There is a word becoming trendy: LIBOR. Like a trend it will pass and be forgotten… but in fact I believe it is casting light on some practices that impact my savings, every day.
But first, let’s get into another subject, the “weakening” of Euro-zone confidence and let’s think if it is the same mechanisms at work there… or not? So, to put it in short, the traders and investors decided that it is not safe to lend to Greece any longer. I’ve read it was related to Credit Default Swap products and indexes, very complex I first thought. For sure those “lettability” ratings are like the triple A ratings to my opinion, they are based on indexes that are very well understood and used by traders.
Now back to LIBOR, the London inter-bank offered rate. I started to have some thoughts, reading “the rotten heart of finance” in The Economist. First, the scale: “It is used as a benchmark to set payments on about $800 trillion-worth of financial instruments [… like your typical] mortgage.” And this LIBOR has been manipulated! And the Economist article goes on “[…]including Canada, America, Japan, the EU, Switzerland and Britand […] similar rates were rigged by large numbers of banks.”
Then the culprits are designated further down “DERIVATE TRADERS”.
With the normal flow of justice this scandal can cost a lot to banks. But why shall I accept this? When the Economist articles says that the LIBOR and like investigations could “cost the banking industry”, I tend to rather interpret it as my private bank account at Barclays will see its interest rates lower to compensate for the cost of getting caught cheating.

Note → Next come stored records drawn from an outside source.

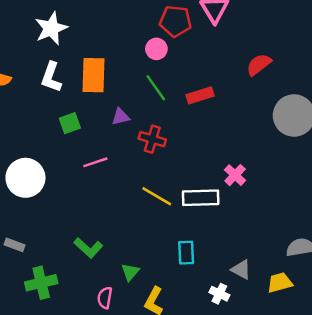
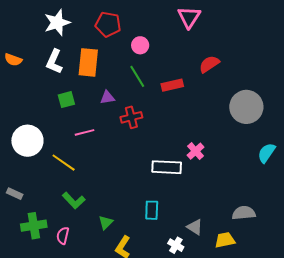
red pentagon: (175, 21) -> (108, 24), moved
red semicircle: (259, 65) -> (209, 64), moved
red cross: (152, 139) -> (131, 117), turned -35
yellow line: (157, 196) -> (64, 163), moved
pink semicircle: (105, 298) -> (63, 236), moved

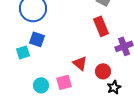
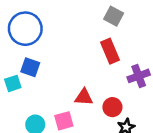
red triangle: (80, 63) -> (84, 97), turned -35

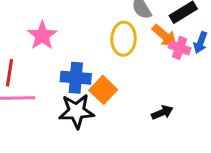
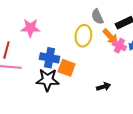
pink star: (42, 35) -> (30, 28), turned 30
orange square: (103, 90) -> (67, 68), turned -30

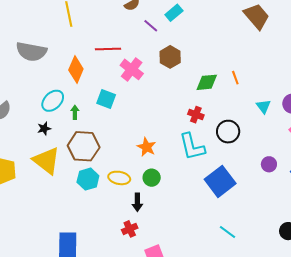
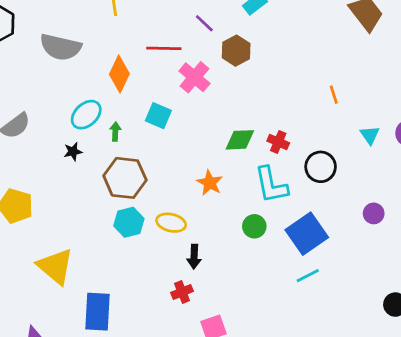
purple line: (151, 26) -> (204, 23), moved
brown hexagon: (170, 57) -> (236, 51), moved
green diamond: (207, 82) -> (240, 140), moved
yellow triangle: (46, 161) -> (55, 266), moved
green circle: (152, 178) -> (254, 226), moved
cyan line: (227, 232) -> (308, 276), moved, turned -66

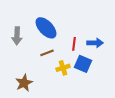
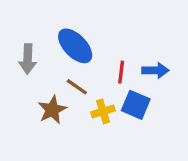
brown line: (47, 53) -> (77, 87), turned 56
brown star: (24, 83) -> (52, 110), moved

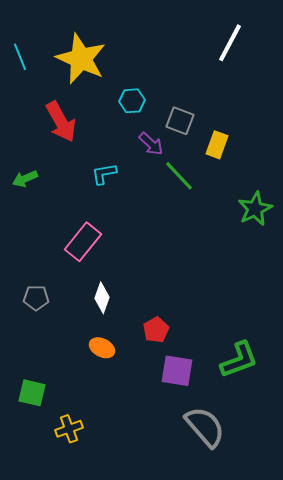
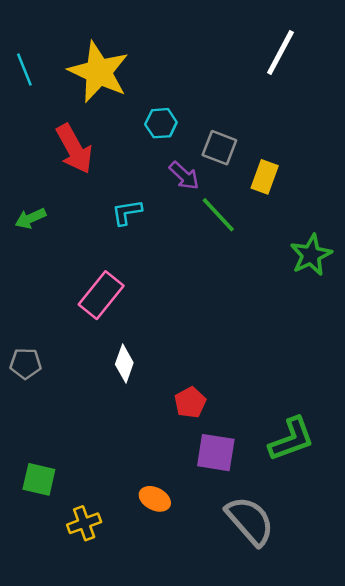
gray pentagon: (36, 298) -> (26, 363), moved
orange ellipse: (102, 348) -> (155, 499), moved

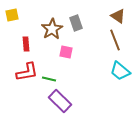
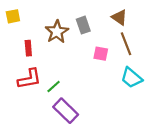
brown triangle: (118, 16) -> (119, 17), moved
pink square: (66, 52) -> (101, 54), moved
green line: (49, 79) -> (54, 87), turned -56

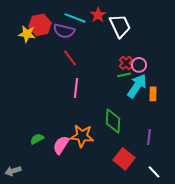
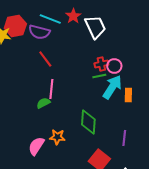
red cross: (126, 63) -> (101, 64), turned 32
orange star: (82, 136) -> (57, 137), size x0.7
green semicircle: (37, 139) -> (43, 103), moved

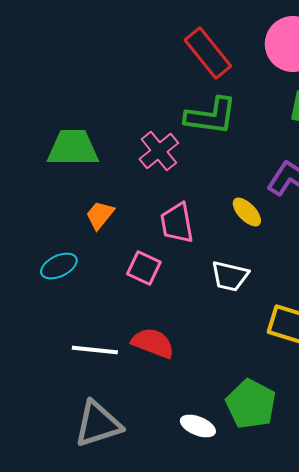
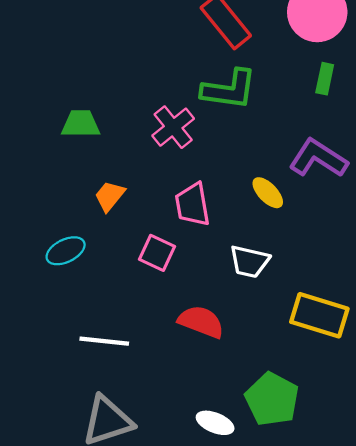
green trapezoid: (73, 148) -> (81, 124), size x0.7
red semicircle: (153, 343) -> (201, 322), moved

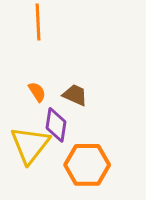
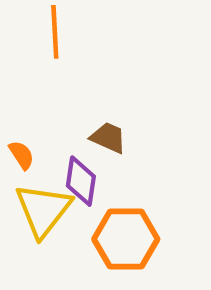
orange semicircle: (37, 92) -> (21, 155), moved

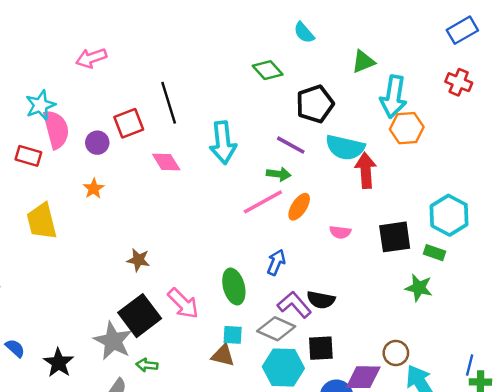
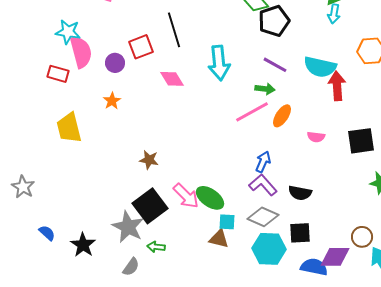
cyan arrow: (393, 97) -> (334, 14), moved, size x0.6
black pentagon: (315, 104) -> (274, 21), moved
cyan star: (40, 105) -> (68, 32), turned 30
green ellipse: (234, 287) -> (210, 198), moved, turned -40
purple L-shape: (294, 305) -> (263, 185), moved

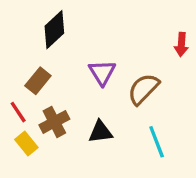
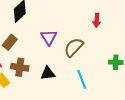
brown cross: (54, 122) -> (20, 67), turned 36

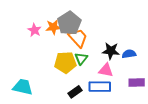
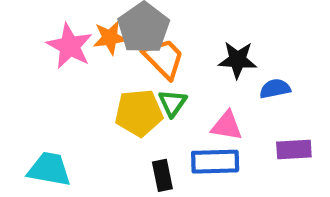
pink star: (35, 30) -> (70, 46), size x1.5
black star: (111, 51) -> (238, 60), moved
black rectangle: (75, 92) -> (162, 175), turned -64

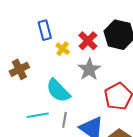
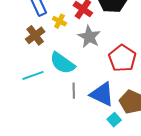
brown cross: (19, 69) -> (35, 35), moved
cyan line: (38, 115) -> (33, 75), moved

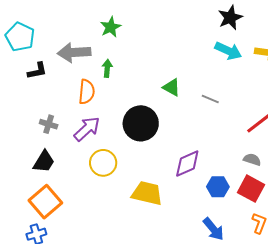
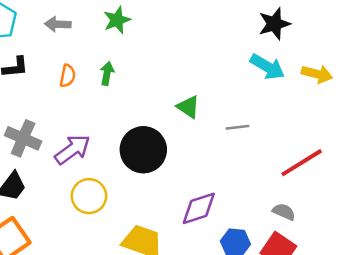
gray arrow: (74, 52) -> (58, 24), moved, size x0.6
orange semicircle: (87, 92) -> (68, 76), moved, size x0.7
gray line: (210, 99) -> (237, 127), turned -36
gray cross: (49, 124) -> (23, 138), size x1.5

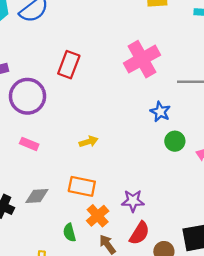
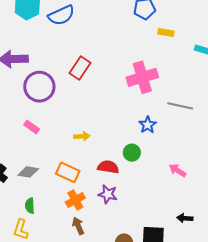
green circle: (175, 141) -> (132, 153), moved
green semicircle: (69, 233) -> (30, 206), moved
red semicircle: (139, 233) -> (108, 167), moved, turned -125

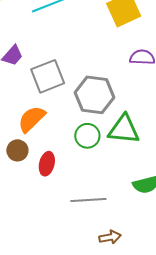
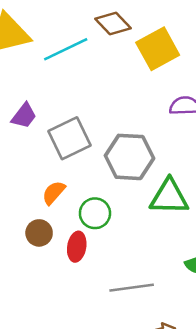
orange semicircle: (32, 119) -> (54, 193), size x0.7
green circle: (87, 136) -> (95, 213), moved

I don’t believe this treatment is fair. Let’s apply an existing solution: how we punish hackers. If a hacker messes with our private data (or public services) he can be banned from using a computer for the part of his life (or at least under control). Well, if a trader/banker messes around with our private money (here it impacts our mortgage!) or public money he should be deprived from any bonus for part of his life, and why not in severe cases blocked to earn the minimum wage for the rest of his life.
Now here it when it all comes together: if traders rig our mortgage rate, why couldn’t they do so about Greece, Spain, etc. interest rate? It is clearly admitted by senior bankers that the LIBOR rate is set on estimates and not on actual transactions! So if traders play with LIBOR rates why aren’t they playing with Euro zone rates?
I was initially categorizing such a question in conspiracy theory. But for me, real conspiracy theory is when an uninteresting citizen (like me) wants to believe that they are people interested in listening to his conversations, monitoring his life, etc. It makes him feel important. The flaw here is that in reality government and rich people have much better to do than try to know what a random bloke is doing, there is no interest… But here when we talk about our mortgages or the Euro zone, there is a lot of money at stake, a lot of money on bet and transactions to be made.
So I am just asking questions, but here is a suggestion: at the moment we tend to tell the South of Europe what to do (while half of their youngs are on the dole) wouldn’t we rather want to tell banks and monitor banks what to do about our private and national interest rates?